Jeffrey Wolin

April 2 – May 2, 1992

My first photo/text series was a series of photographs which address the creative nature of memory. I wrote narrative text directly onto the surface of my photographic prints using archival black and silver ink. The stories I told are mostly concerned with formative childhood, adolescent and early adult experiences that seem to have guided me into becoming the person I am today.

Several pieces deal with the harmful influence the war in Vietnam had upon me and my whole generation; one is a childhood recollection of my arthritic father and his job as a butcher which he detested. I did a piece called “Police Days” which contained a series of vignettes recounting my experiences as a police photographer documenting corpses, victims of child abuse and so on. After a while I began to deal more in biography, distilling important episodes in other peoples’ lives and combining the narratives with portraits. “Mišo Remembers Auschwitz” is the grim account of one Holocaust survivor’s experiences during World War II.

While the text is important, it is absolutely essential to me that it be visually integrated into the positive or negative space of the photograph. I should add that it is quite natural for me to work with words and images. My undergraduate degree was in literature and I studied creative writing for some time. I also spent six years designing and printing limited edition books using a letterpress. I received my MFA degree in photography from the Rochester Institute of Technology where I minored in typography and printing. My Master’s thesis was, in fact, a book of related photographs and writing.

Influences on my work include Black American folk artists (Sister Gertrude Morgan, e.g.), film (especially Truffaut and Fellini), literature (mostly non­ fiction, including Primo Levi, Steven Jay Gould, Scott Sanders, John McPhee but also the sublime fiction writer, Kurt Vonnegut).

I am indebted to medieval illuminated manuscripts for their elegant handling of image and text. My work is actually the exact opposite of those manuscripts which are literature embellished by visual art. My pieces are images embellished by text. I sometimes felt like a medieval scribe while working on the small editions I made of my photographs with text. As I copied the words from one photograph to the next, the story usually changed a bit- it is difficult to match handwriting exactly within the existing space, or I got a better idea for how I want to phrase something- so no two prints from an edition are precisely the same.

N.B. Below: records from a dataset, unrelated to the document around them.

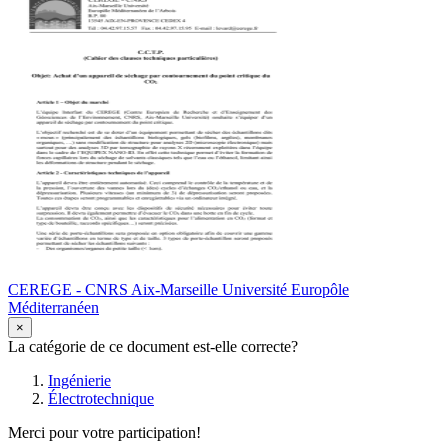
CEREGE - CNRS Aix-Marseille Université Europôle
Méditerranéen
×
La catégorie de ce document est-elle correcte?
Ingénierie
Électrotechnique
Merci pour votre participation!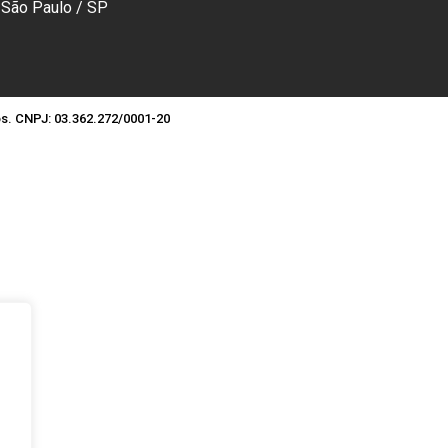
São Paulo / SP
os. CNPJ: 03.362.272/0001-20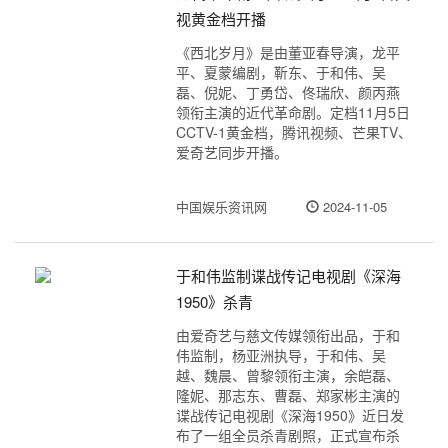
视黄金档开播
《西北岁月》是由董亚春导演，龙平
平、夏蒙编剧，靳东、于和伟、吴
磊、倪妮、丁勇岱、佟瑞欣、颜丙燕
领衔主演的近代革命剧。定档11月5日
CCTV-1黄金档，腾讯视频、芒果TV、
爱奇艺同步开播。
中国娱乐资讯网
2024-11-05
于和伟监制谍战传记电视剧《深海
1950》杀青
由爱奇艺与慈文传媒领衔出品，于和
伟监制，杨亚洲执导，于和伟、吴
越、魏晨、曾黎领衔主演，余皑磊、
隆妮、那志东、曹磊、郑家彬主演的
谍战传记电视剧《深海1950》近日发
布了一组全员杀青剧照，正式宣布杀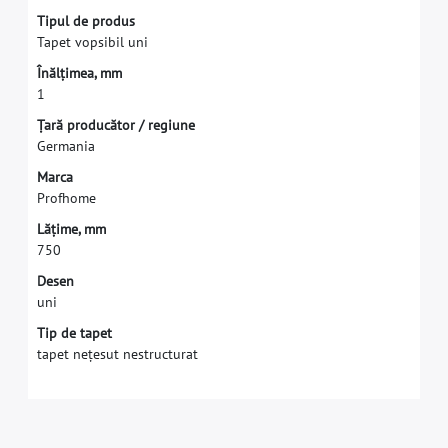
T
i
p
u
l
d
e
p
r
o
d
u
s
T
a
p
e
t
v
o
p
s
i
b
i
l
u
n
i
Î
n
ă
l
ț
i
m
e
a
,
m
m
1
Ț
a
r
ă
p
r
o
d
u
c
ă
t
o
r
/
r
e
g
i
u
n
e
G
e
r
m
a
n
i
a
M
a
r
c
a
P
r
o
f
h
o
m
e
L
ă
ț
i
m
e
,
m
m
7
5
0
Desen
uni
Tip de tapet
tapet nețesut nestructurat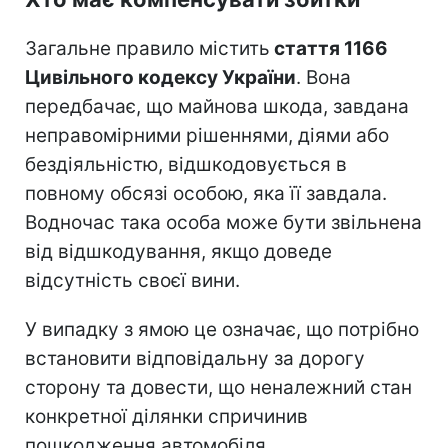
Загальне правило містить
стаття 1166
Цивільного кодексу України
. Вона
передбачає, що майнова шкода, завдана
неправомірними рішеннями, діями або
бездіяльністю, відшкодовується в
повному обсязі особою, яка її завдала.
Водночас така особа може бути звільнена
від відшкодування, якщо доведе
відсутність своєї вини.
У випадку з ямою це означає, що потрібно
встановити відповідальну за дорогу
сторону та довести, що неналежний стан
конкретної ділянки спричинив
пошкодження автомобіля.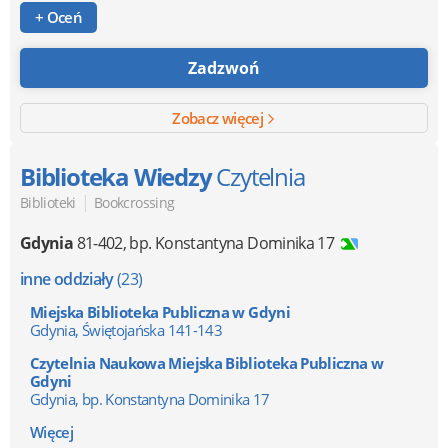
+ Oceń
Zadzwoń
Zobacz więcej
Biblioteka Wiedzy
Czytelnia
|
Biblioteki
Bookcrossing
Gdynia
81-402
,
bp. Konstantyna Dominika 17
inne oddziały
(23)
Miejska Biblioteka Publiczna w Gdyni
Gdynia, Świętojańska 141-143
Czytelnia Naukowa Miejska Biblioteka Publiczna w
Gdyni
Gdynia, bp. Konstantyna Dominika 17
Więcej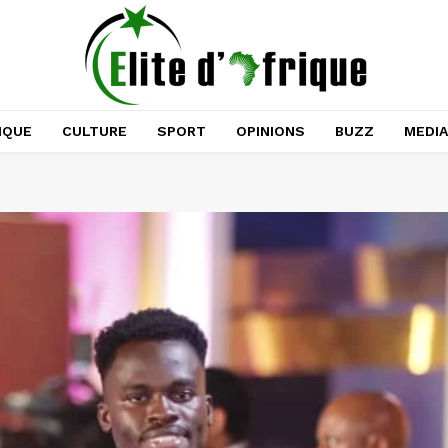
IQUE
CULTURE
SPORT
OPINIONS
BUZZ
MEDI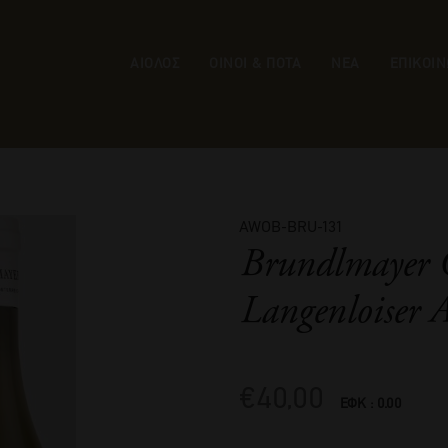
ΑΙΟΛΟΣ
ΟΙΝΟΙ & ΠΟΤΑ
ΝΕΑ
ΕΠΙΚΟΙΝ
AWOB-BRU-131
Brundlmayer G
Langenloiser A
€
40,00
ΕΦΚ : 0.00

Jeffrey A. Wolin is Ruth N. Halls Professor Emeritus of Photography at Indiana University. Wolin’s photographs have been exhibited in over 100 exhibitions in the US and Europe, including solo shows at the Art Institute of Chicago, International Center of Photography in New York, George Eastman Museum in Rochester and the Museum of Contemporary Photography in Chicago and group exhibitions at Museum of Modern Art, Whitney Museum, and LA County Museum of Art. His career retrospective, Portraying Memory, opened recently at the Eskenazi Museum of Art.

His photographs are in the permanent collections of numerous museums including the Metropolitan Museum of Art, New York; Los Angeles County Museum of Art; San Francisco Museum of Modern Art; Nelson-Atkins Museum of Art, Kansas City; Cleveland Museum of Art; Houston Museum of Fine Arts; Art Institute of Chicago; New York Public Library; George Eastman Museum, Rochester; Whitney Museum of American Art, New York; Bibliotèque Nationale de France, Paris; and Museum of Modern Art, New York.

Wolin’s work is included in dozens of books including seven monographs: Written in Memory: Portraits of the Holocaust, Chronicle Books, San Francisco; Inconvenient Stories: Vietnam War Veterans, Umbrage Editions, New York; Stone Country, Indiana University Press, Bloomington; Pigeon Hill: Then & Now, Kehrer Verlag, Heidelberg & Berlin; Faces of Homelessness, Kehrer Verlag, Heidelberg; Portraying Memory, Kehrer Verlag, Heidelberg. Other publications include Swimmers, Aperture, New York; Waterproof, Editions Stemmle, Zurich; An American Century of Photography, Abrams, New York; Searching for Memory, Basic Books, New York; Common Ground, Merrell, London & New York; and Mémoire des Camps, Editions Marval, Paris.

Wolin is the recipient of two Visual Artist Fellowships from the National Endowment for the Arts and a Guggenheim Fellowship.